Many low and median earners have seen no real improvements in their incomes over the last 30 years despite economic growth, a TUC report shows. Channel 4 News maps the winners and losers.

Wages stalled over last few decades (C4 News Graphic)

Low and median incomes increased by only 27 per cent and 56 per cent respectively in the three decades leading up to the recession, despite the economic boom.

The TUC's Britain's Livelihood Crisis report said that the figures showed a "livelihood crisis" has been brewing in Britain for decades, and was only put off by an "unsustainable rise in personal debt".

The report shows that wages have been falling sharply as a share of the national wealth since the 1970s - but it also suggests there is a huge difference between professions.

Higher earners, including barristers and medical practitioners, have seen huge rises in their income, while those in professions like bakers and truck drivers have seen their earnings actually fall in the last 30 years.

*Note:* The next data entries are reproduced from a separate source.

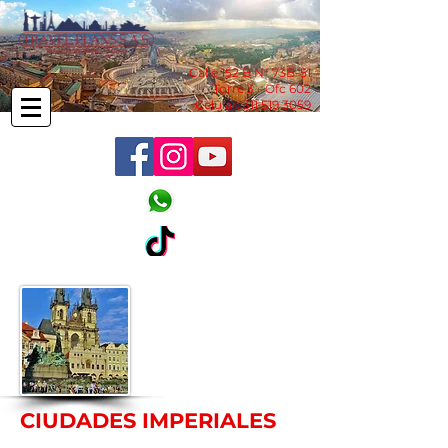
Calle 152 B N° 73B-51
Torre 3 - Ofc 602
Celular:
311 519 3059
CIUDADES IMPERIALES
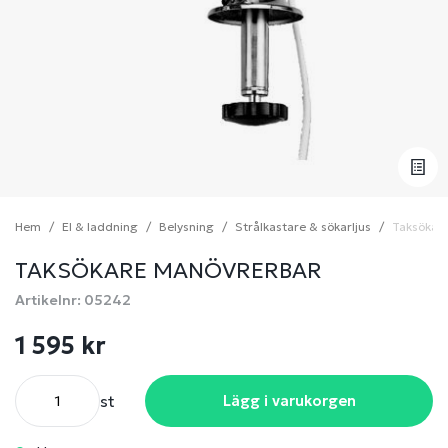
Hem
El & laddning
Belysning
Strålkastare & sökarljus
Taksökar
TAKSÖKARE MANÖVRERBAR
Artikelnr: 05242
1 595 kr
st
Lägg i varukorgen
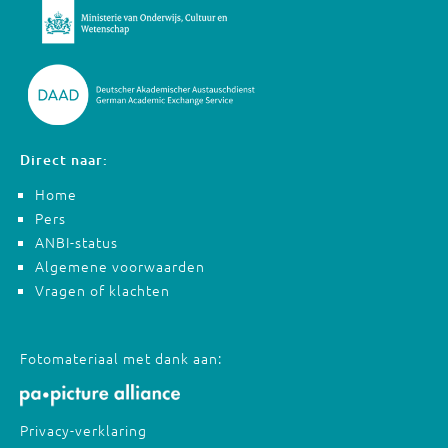
Direct naar:
Home
Pers
ANBI-status
Algemene voorwaarden
Vragen of klachten
Fotomateriaal met dank aan:
Privacy-verklaring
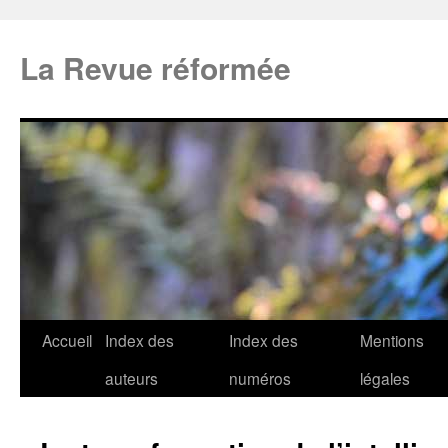
La Revue réformée
Accueil
Index des
Index des
Mentions
auteurs
numéros
légales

Gap widening between high and low earners

The real wages (adjusted for inflation) show that medical practitioners have seen their wages leap by 153 per cent, while bakers' pay fell by 1 per cent. Judges, barristers and solicitors earn 114 per cent more than they did in the 70s - but forklift truck drivers earn 5 per cent less in real terms.

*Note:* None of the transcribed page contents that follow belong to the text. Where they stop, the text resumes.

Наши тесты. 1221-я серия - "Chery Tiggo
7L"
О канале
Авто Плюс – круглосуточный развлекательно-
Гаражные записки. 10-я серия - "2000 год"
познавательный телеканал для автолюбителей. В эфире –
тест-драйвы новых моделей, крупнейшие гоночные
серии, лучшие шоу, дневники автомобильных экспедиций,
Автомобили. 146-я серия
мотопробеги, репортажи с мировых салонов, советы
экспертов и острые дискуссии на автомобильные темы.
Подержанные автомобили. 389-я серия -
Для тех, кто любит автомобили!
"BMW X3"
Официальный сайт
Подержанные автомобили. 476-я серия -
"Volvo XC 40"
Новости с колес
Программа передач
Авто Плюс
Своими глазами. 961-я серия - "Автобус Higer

People often cite the recession as the source of this income squeeze. but a livelihood crisis has been brewing in Britain for decades. TUC General Secretary Brendan Barber

The top 10 per cent of earners are the only group whose income has risen in line with GDP since 1978. Their pay has risen twice as fast as those on median incomes, and four times faster than the lowest 10 per cent of earners.

The report, authored by Stewart Lansley, also says there has been an increase in "bad jobs", which offer poor wages and job security. The proportion of workers whose wages are at least a third less than the median (£11.09 an hour) has doubled in the last three decades from 12 per cent in 1977 to 22 per cent in 2009.

Livelihood crisis

The recession will only make things worse, the TUC argues.

TUC General Secretary Brendan Barber said: "Britain has got much wealthier over the last three decades. But while a small financial elite have grabbed an ever larger share for themselves, many people on low and middle incomes have seen barely any improvement in their incomes, while some have even seen their take home pay fall.

"People often cite the recession as the source of this income squeeze, but a livelihood crisis has been brewing in Britain for decades...Unless we radically transform our economy - from recasting the role of the state to prioritising a fairer distribution of new wealth and jobs - we will simply be storing up more problems for the future."